Christoph Boecken

Portraitfotograf aus Berlin

06.01.2017, 14:15 Uhr

Wie ich meine Fotos organisiere

Natürlich gibt es keinen allgemein gültigen Weg und jeder hat da so seine ganz eigenen Vorlieben und Workflows, da wir nun aber ein neues Jahr haben und damit mein Workflow wieder von vorne beginnt dachte ich mir, ich könnte selbigen auch mal aufschreiben, um vielleicht ein paar Anregungen zu geben.

Warum das Ganze? Als die Anzahl meiner Negative noch recht überschaubar war konnte ich mir alles auch noch merken, ab einer gewissen Summe ist das aber so gut wie nicht mehr möglich. Hinzu kommt, dass man bei der Arbeit in der Dunkelkammer auch eben schnell die Negative wiederfinden möchte. Gleiches gilt natürlich auch für die digitale Arbeit.
Ich hatte die ersten zwei Jahre eigentlich gar kein System, was mir im Endeffekt nichts brachte außer mehrere Wochenenden voll nachträglichem sortieren, katalogisieren, verschlagworten und sehr viel fluchen.

Der Scan

Die frisch entwickelten Negative werden zunächst gescannt, in meinem Fall als TIFFs mit 16 Bit Graustufen oder 48 Bit Farbe, je nachdem. Der Dateiname setzt sich in den allermeisten Fällen aus dem Namen der Person vor der Kamera, gelegentlich auch dem Ort, der Veranstaltung, je nachdem was ich eben fotografiert habe sowie einer fortlaufenden Nummer zusammen:


max-mustermann-1.tiff
max-mustermann-2.tiff
...
max-mustermann-23.tiff

Soweit also nichts neues. Die so entstandenen Scans landen alle in einem temporären Verzeichnis, aus dem sie dann in die entsprechende Software importiert werden.

Der Katalog

Vorneweg: Hier hat vermutlich jeder seinen eigenen Favoriten, da mir Lightroom aber seit Version 3 gute Dienste leistet und ich nicht das Gefühl habe, irgendetwas zu vermissen bin ich auch dabei geblieben.

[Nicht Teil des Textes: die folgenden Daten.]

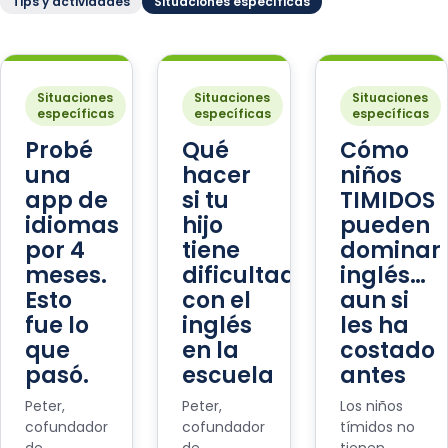
Tips y actividades
Situaciones específicas
Situaciones
Situaciones
Situaciones
específicas
específicas
específicas
Probé
Qué
Cómo
una
hacer
niños
app de
si tu
TIMIDOS
idiomas
hijo
pueden
por 4
tiene
dominar
meses.
dificultades
inglés…
Esto
con el
aun si
fue lo
inglés
les ha
que
en la
costado
pasó.
escuela
antes
Peter,
Peter,
Los niños
cofundador
cofundador
tímidos no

Meine Fotos sind in jährliche Kataloge unterteilt, jedes Jahr erstelle ich also einen neuen Katalog. In den letzten drei Jahren habe ich etwa 4000-5000 Fotos jährlich gescannt, was noch recht überschaubar ist. Andere kommen da sicher schnell in sechsstellige Regionen, so dass auch kürzere Intervalle denkbar wären. So stelle ich aber sicher, dass die Kataloge schön klein und damit auch schnell bleiben.

Der Import

Die Scans werden jetzt in den Katalog importiert und dabei an der richtigen Stelle auf der Festplatte in ein neues Verzeichnis verschoben, dass sich aus dem Datum sowie nochmals dem Namen der Person, des Events, des Ortes usw. zusammensetzt, also z.B.:


20160530-max-mustermann
20160602-marie-musterfrau
20160727-warnemuende

Mehr Informationen als eine chronologische Sortierung brauche ich hier nicht. Es gibt hier noch Ratschläge, mit mehreren Unterordnern zu arbeiten, in denen die Rohdateien, die bearbeiteten Fotos sowie die exportierten Bilder liegen. Eine Weile habe ich auch mal so gearbeitet, aber so richtige Rohdaten habe ich eigentlich nicht, meine Bearbeitungen geschehen in Lightroom und können deswegen jederzeit rückgängig gemacht werden, und Exporte speichern halte ich für unsinnig.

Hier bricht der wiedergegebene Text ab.